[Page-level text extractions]
BEGIN

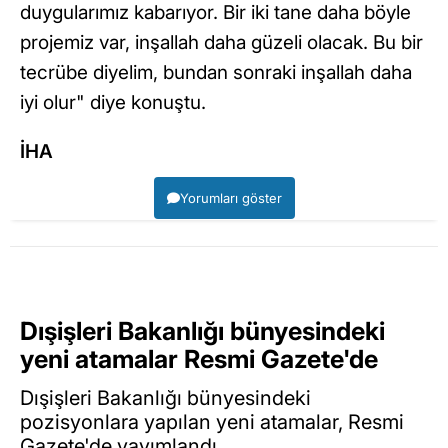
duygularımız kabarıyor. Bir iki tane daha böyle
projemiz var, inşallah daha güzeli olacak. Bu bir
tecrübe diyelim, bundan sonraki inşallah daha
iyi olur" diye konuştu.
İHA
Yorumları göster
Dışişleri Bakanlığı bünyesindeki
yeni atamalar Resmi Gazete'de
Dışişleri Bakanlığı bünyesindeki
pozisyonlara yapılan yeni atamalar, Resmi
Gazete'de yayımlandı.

END
BEGIN

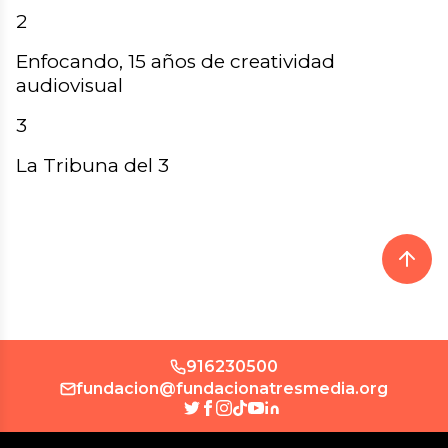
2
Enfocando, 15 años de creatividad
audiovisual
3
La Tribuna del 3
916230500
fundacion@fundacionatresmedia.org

END
BEGIN

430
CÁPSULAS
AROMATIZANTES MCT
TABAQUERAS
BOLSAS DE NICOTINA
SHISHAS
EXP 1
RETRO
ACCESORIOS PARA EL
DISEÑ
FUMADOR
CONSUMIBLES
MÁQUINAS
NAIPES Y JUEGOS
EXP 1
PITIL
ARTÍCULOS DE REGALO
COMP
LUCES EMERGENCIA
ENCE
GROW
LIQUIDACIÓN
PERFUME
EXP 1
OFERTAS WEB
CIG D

END

### Task item
Your answer should consist of the lines from the line with "duygularımız kabarıyor. Bir" to the line with "yeni atamalar Resmi Gazete'de" above, repeated exactly, both ends included.

### Answer box
duygularımız kabarıyor. Bir iki tane daha böyle
projemiz var, inşallah daha güzeli olacak. Bu bir
tecrübe diyelim, bundan sonraki inşallah daha
iyi olur" diye konuştu.
İHA
Yorumları göster
Dışişleri Bakanlığı bünyesindeki
yeni atamalar Resmi Gazete'de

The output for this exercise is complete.